On June 6, 2006, Daniel Zimmerman, a business and corporate attorney, at Cooley Godward LLP, gave a talk in Palo Alto, CA on venture concepts for the first time entrepreneur who enters into negotiations with venture capital investors. Zimmerman studied law in Berlin and Germany. He received a LLM degree from UCLA in 1996, and is fluent in English, German, French.
When seeking venture funding, the entrepreneur should be knowledgeable of the different types of securities. Companies usually sell convertible preferred stock, which provide preference payments to preferred stock when the company is acquired or liquidated.

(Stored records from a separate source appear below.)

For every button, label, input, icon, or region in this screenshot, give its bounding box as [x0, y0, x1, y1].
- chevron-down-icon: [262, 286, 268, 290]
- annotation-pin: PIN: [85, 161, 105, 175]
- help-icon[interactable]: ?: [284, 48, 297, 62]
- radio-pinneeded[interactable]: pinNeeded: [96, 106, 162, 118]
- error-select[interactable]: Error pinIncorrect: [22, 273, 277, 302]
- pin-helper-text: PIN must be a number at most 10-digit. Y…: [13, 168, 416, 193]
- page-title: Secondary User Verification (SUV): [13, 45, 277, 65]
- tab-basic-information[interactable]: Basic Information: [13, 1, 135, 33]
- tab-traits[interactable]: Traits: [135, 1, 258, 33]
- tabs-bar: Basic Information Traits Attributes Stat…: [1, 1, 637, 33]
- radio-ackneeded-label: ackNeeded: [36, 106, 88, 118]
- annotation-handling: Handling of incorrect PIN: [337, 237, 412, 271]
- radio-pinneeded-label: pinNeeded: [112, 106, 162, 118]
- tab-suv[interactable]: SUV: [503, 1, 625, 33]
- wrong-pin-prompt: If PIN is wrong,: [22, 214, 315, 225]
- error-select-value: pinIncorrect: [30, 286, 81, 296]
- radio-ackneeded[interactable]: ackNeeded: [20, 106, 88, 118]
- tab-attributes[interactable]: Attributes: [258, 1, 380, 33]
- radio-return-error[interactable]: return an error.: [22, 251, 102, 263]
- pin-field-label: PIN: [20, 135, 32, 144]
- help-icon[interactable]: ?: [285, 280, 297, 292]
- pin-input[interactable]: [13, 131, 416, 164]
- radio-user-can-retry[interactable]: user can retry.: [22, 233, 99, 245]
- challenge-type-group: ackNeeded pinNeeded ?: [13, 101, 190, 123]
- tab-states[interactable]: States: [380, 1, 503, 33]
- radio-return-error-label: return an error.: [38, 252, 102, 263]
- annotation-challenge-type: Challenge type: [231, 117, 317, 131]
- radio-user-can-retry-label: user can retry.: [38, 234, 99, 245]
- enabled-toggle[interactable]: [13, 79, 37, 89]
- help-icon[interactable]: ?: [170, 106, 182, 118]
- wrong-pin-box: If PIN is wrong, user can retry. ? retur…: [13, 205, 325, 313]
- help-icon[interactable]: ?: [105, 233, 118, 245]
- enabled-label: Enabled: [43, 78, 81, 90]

Valuation depends on how much money the entrepreneur needs to raise to get to the next stage of the company, the percentage that the venture capital investor wants of the company, and the option package offered to company employees. Revenues are not usually evaluated since start ups usually do not generate much revenues.
The other preferences that preferred stock holders may have over common stock usually held by founders include voting rights and veto protections.
Veto protections create internal controls such as operational covenants or restrictions that affect hiring certain executives, changing a line of business, increasing salaries, incurring debt, and expending on capital.
Voting rights lead to board approval where preferred holders may be represented by preferred directors. This affects the focus on corporate governance and decreases on conversion prices.